Dataset entries

>>>>

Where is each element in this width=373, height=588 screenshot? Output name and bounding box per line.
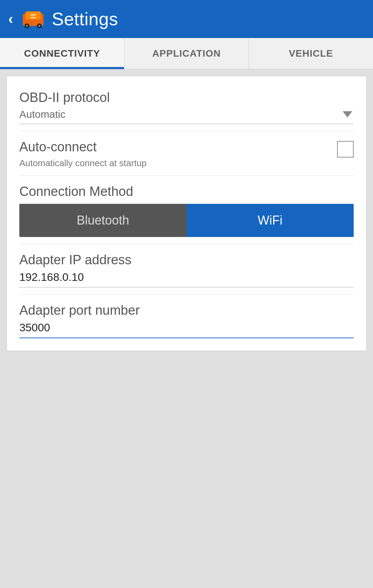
- auto-connect-row: Auto-connect Automatically connect at st…: [19, 140, 354, 169]
- auto-connect-section: Auto-connect Automatically connect at st…: [19, 131, 354, 176]
- back-icon[interactable]: ‹: [8, 12, 13, 26]
- obd-protocol-section: OBD-II protocol Automatic: [19, 87, 354, 131]
- header-title: Settings: [52, 9, 118, 29]
- tab-vehicle[interactable]: VEHICLE: [249, 38, 373, 69]
- tab-application[interactable]: APPLICATION: [124, 38, 249, 69]
- adapter-port-label: Adapter port number: [19, 303, 354, 318]
- app-logo: [21, 7, 46, 31]
- adapter-ip-label: Adapter IP address: [19, 253, 354, 267]
- obd-protocol-value: Automatic: [19, 108, 65, 120]
- auto-connect-label: Auto-connect: [19, 140, 147, 154]
- svg-point-5: [38, 25, 40, 27]
- bluetooth-button[interactable]: Bluetooth: [19, 204, 186, 237]
- adapter-ip-input-row: 192.168.0.10: [19, 271, 354, 287]
- dropdown-arrow-icon: [343, 111, 352, 117]
- auto-connect-subtitle: Automatically connect at startup: [19, 158, 147, 169]
- tab-bar: CONNECTIVITY APPLICATION VEHICLE: [0, 38, 373, 69]
- wifi-button[interactable]: WiFi: [186, 204, 354, 237]
- adapter-ip-section: Adapter IP address 192.168.0.10: [19, 244, 354, 295]
- connection-method-section: Connection Method Bluetooth WiFi: [19, 176, 354, 244]
- connection-method-toggle: Bluetooth WiFi: [19, 204, 354, 237]
- obd-protocol-label: OBD-II protocol: [19, 90, 354, 105]
- adapter-ip-value[interactable]: 192.168.0.10: [19, 271, 84, 283]
- adapter-port-section: Adapter port number 35000: [19, 295, 354, 338]
- connection-method-label: Connection Method: [19, 184, 354, 199]
- svg-rect-6: [30, 14, 36, 16]
- tab-connectivity[interactable]: CONNECTIVITY: [0, 38, 124, 69]
- svg-rect-7: [30, 17, 36, 18]
- obd-protocol-dropdown[interactable]: Automatic: [19, 108, 354, 124]
- auto-connect-text: Auto-connect Automatically connect at st…: [19, 140, 147, 169]
- auto-connect-checkbox[interactable]: [337, 141, 354, 158]
- settings-card: OBD-II protocol Automatic Auto-connect A…: [7, 76, 366, 351]
- main-content: OBD-II protocol Automatic Auto-connect A…: [0, 69, 373, 361]
- adapter-port-value[interactable]: 35000: [19, 321, 50, 334]
- svg-point-3: [26, 25, 28, 27]
- app-header: ‹ Settings: [0, 0, 373, 38]
- adapter-port-input-row: 35000: [19, 321, 354, 338]
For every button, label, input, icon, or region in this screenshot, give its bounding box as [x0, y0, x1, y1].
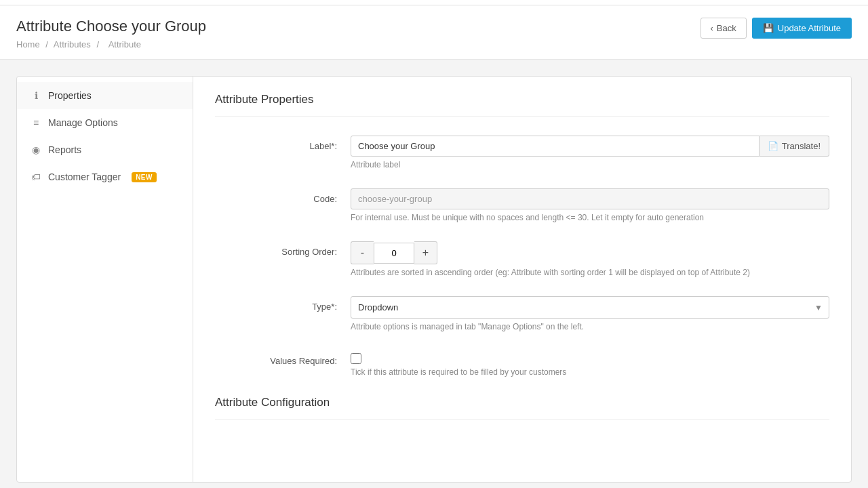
main-content: ℹ Properties ≡ Manage Options ◉ Reports … [0, 60, 868, 488]
code-form-group: Code: For internal use. Must be unique w… [215, 188, 829, 222]
save-icon: 💾 [763, 23, 774, 33]
content-area: Attribute Properties Label*: 📄 Translate… [193, 77, 851, 482]
values-required-checkbox[interactable] [351, 353, 361, 364]
tag-icon: 🏷 [31, 171, 41, 182]
sorting-help-text: Attributes are sorted in ascending order… [351, 268, 829, 277]
sorting-order-label: Sorting Order: [215, 241, 351, 257]
code-field-label: Code: [215, 188, 351, 204]
sidebar-label-reports: Reports [48, 144, 81, 155]
label-field-label: Label*: [215, 136, 351, 151]
sidebar-label-customer-tagger: Customer Tagger [48, 171, 121, 182]
code-help-text: For internal use. Must be unique with no… [351, 213, 829, 222]
sorting-order-form-group: Sorting Order: - + Attributes are sorted… [215, 241, 829, 277]
breadcrumb-current: Attribute [108, 39, 141, 49]
type-form-group: Type*: Dropdown Text Textarea Date Boole… [215, 296, 829, 331]
sorting-minus-button[interactable]: - [351, 241, 374, 264]
update-attribute-button[interactable]: 💾 Update Attribute [752, 18, 852, 39]
type-field-label: Type*: [215, 296, 351, 312]
sidebar-item-customer-tagger[interactable]: 🏷 Customer Tagger NEW [17, 163, 193, 190]
translate-icon: 📄 [768, 141, 778, 151]
page-title: Attribute Choose your Group [16, 18, 206, 35]
list-icon: ≡ [31, 117, 41, 128]
new-badge: NEW [132, 172, 157, 182]
breadcrumb: Home / Attributes / Attribute [16, 39, 206, 49]
card: ℹ Properties ≡ Manage Options ◉ Reports … [16, 76, 852, 483]
label-input[interactable] [351, 136, 760, 157]
type-select[interactable]: Dropdown Text Textarea Date Boolean Mult… [351, 296, 829, 319]
attribute-properties-title: Attribute Properties [215, 93, 829, 117]
breadcrumb-attributes[interactable]: Attributes [54, 39, 91, 49]
sidebar: ℹ Properties ≡ Manage Options ◉ Reports … [17, 77, 193, 482]
sidebar-label-properties: Properties [48, 90, 92, 101]
chevron-left-icon: ‹ [711, 23, 713, 33]
page-header: Attribute Choose your Group Home / Attri… [0, 5, 868, 60]
values-required-label: Values Required: [215, 350, 351, 366]
type-help-text: Attribute options is managed in tab "Man… [351, 322, 829, 331]
label-form-group: Label*: 📄 Translate! Attribute label [215, 136, 829, 169]
chart-icon: ◉ [31, 144, 41, 155]
code-input[interactable] [351, 188, 829, 209]
sorting-plus-button[interactable]: + [414, 241, 437, 264]
info-icon: ℹ [31, 90, 41, 101]
translate-button[interactable]: 📄 Translate! [760, 136, 829, 157]
sorting-order-input[interactable] [374, 243, 414, 264]
back-button[interactable]: ‹ Back [701, 18, 747, 39]
header-actions: ‹ Back 💾 Update Attribute [701, 18, 852, 39]
label-help-text: Attribute label [351, 160, 829, 169]
sidebar-item-reports[interactable]: ◉ Reports [17, 136, 193, 163]
attribute-configuration-title: Attribute Configuration [215, 396, 829, 420]
breadcrumb-home[interactable]: Home [16, 39, 40, 49]
values-required-help-text: Tick if this attribute is required to be… [351, 367, 829, 377]
sidebar-item-manage-options[interactable]: ≡ Manage Options [17, 109, 193, 136]
values-required-form-group: Values Required: Tick if this attribute … [215, 350, 829, 377]
sidebar-label-manage-options: Manage Options [48, 117, 118, 128]
sidebar-item-properties[interactable]: ℹ Properties [17, 82, 193, 109]
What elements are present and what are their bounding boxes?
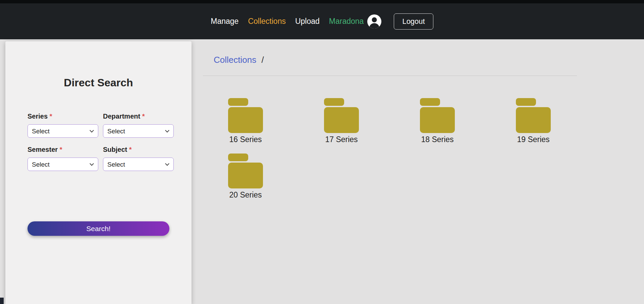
series-field: Series * Select <box>28 113 98 138</box>
required-asterisk: * <box>142 113 145 120</box>
folder-icon <box>227 154 264 188</box>
direct-search-panel: Direct Search Series * Select Department <box>5 41 192 304</box>
semester-select[interactable]: Select <box>28 158 98 171</box>
breadcrumb: Collections / <box>214 55 644 65</box>
subject-select[interactable]: Select <box>103 158 174 171</box>
semester-field: Semester * Select <box>28 146 98 171</box>
bottom-left-edge-fragment <box>0 298 4 304</box>
page: Manage Collections Upload Maradona Log <box>0 0 644 304</box>
folder-16-series[interactable]: 16 Series <box>227 98 264 144</box>
breadcrumb-divider <box>203 76 577 76</box>
main-nav: Manage Collections Upload Maradona Log <box>211 13 433 30</box>
breadcrumb-collections-link[interactable]: Collections <box>214 55 256 65</box>
folder-label: 19 Series <box>517 135 549 144</box>
person-circle-icon[interactable] <box>367 14 382 29</box>
series-label: Series * <box>28 113 98 120</box>
top-edge-strip <box>0 0 644 3</box>
user-menu[interactable]: Maradona <box>329 14 382 29</box>
semester-label: Semester * <box>28 146 98 154</box>
collections-folder-grid: 16 Series 17 Series 18 Series <box>227 98 644 200</box>
breadcrumb-separator: / <box>261 55 264 65</box>
department-select-wrap: Select <box>103 124 174 138</box>
subject-field: Subject * Select <box>103 146 174 171</box>
panel-title: Direct Search <box>5 77 192 89</box>
semester-select-wrap: Select <box>28 158 98 171</box>
folder-icon <box>323 98 360 133</box>
series-label-text: Series <box>28 113 48 120</box>
folder-icon <box>515 98 552 133</box>
subject-select-wrap: Select <box>103 158 174 171</box>
department-field: Department * Select <box>103 113 174 138</box>
folder-20-series[interactable]: 20 Series <box>227 154 264 200</box>
folder-icon <box>227 98 264 133</box>
nav-manage[interactable]: Manage <box>211 17 238 26</box>
folder-label: 17 Series <box>325 135 358 144</box>
folder-icon <box>419 98 456 133</box>
subject-label: Subject * <box>103 146 174 154</box>
series-select[interactable]: Select <box>28 124 98 138</box>
nav-collections[interactable]: Collections <box>248 17 286 26</box>
semester-label-text: Semester <box>28 146 58 153</box>
folder-17-series[interactable]: 17 Series <box>323 98 360 144</box>
folder-label: 16 Series <box>229 135 262 144</box>
required-asterisk: * <box>129 146 132 153</box>
folder-label: 20 Series <box>229 190 262 200</box>
folder-18-series[interactable]: 18 Series <box>419 98 456 144</box>
required-asterisk: * <box>50 113 52 120</box>
search-button[interactable]: Search! <box>28 221 169 236</box>
logout-button[interactable]: Logout <box>394 13 433 30</box>
folder-label: 18 Series <box>421 135 453 144</box>
department-label-text: Department <box>103 113 140 120</box>
subject-label-text: Subject <box>103 146 127 153</box>
top-navbar: Manage Collections Upload Maradona Log <box>0 3 644 39</box>
folder-19-series[interactable]: 19 Series <box>515 98 552 144</box>
series-select-wrap: Select <box>28 124 98 138</box>
nav-username: Maradona <box>329 17 364 26</box>
department-select[interactable]: Select <box>103 124 174 138</box>
main-content: Collections / 16 Series 17 Series <box>192 39 644 304</box>
nav-upload[interactable]: Upload <box>295 17 320 26</box>
direct-search-form: Series * Select Department * Sele <box>28 113 179 171</box>
department-label: Department * <box>103 113 174 120</box>
required-asterisk: * <box>60 146 62 153</box>
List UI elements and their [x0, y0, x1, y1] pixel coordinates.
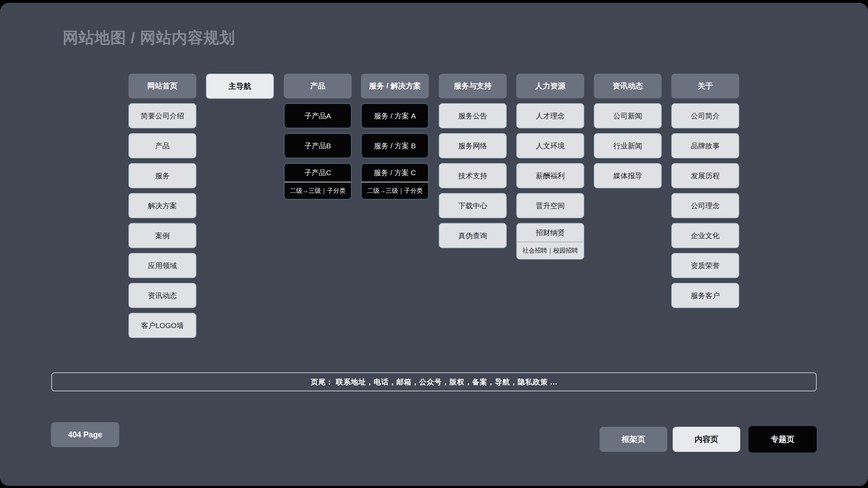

<<<<

- _Work task_
For each line above that includes the word "required", make a copy of that line.

- _Output of the exercise_
values-required-checkbox[interactable] [351, 353, 361, 364]
values-required-label: Values Required: [215, 350, 351, 366]
values-required-help-text: Tick if this attribute is required to be… [351, 367, 829, 377]
values-required-form-group: Values Required: Tick if this attribute … [215, 350, 829, 377]
required-asterisk: * <box>142 113 145 120</box>
required-asterisk: * <box>129 146 132 153</box>
required-asterisk: * <box>50 113 52 120</box>
required-asterisk: * <box>60 146 62 153</box>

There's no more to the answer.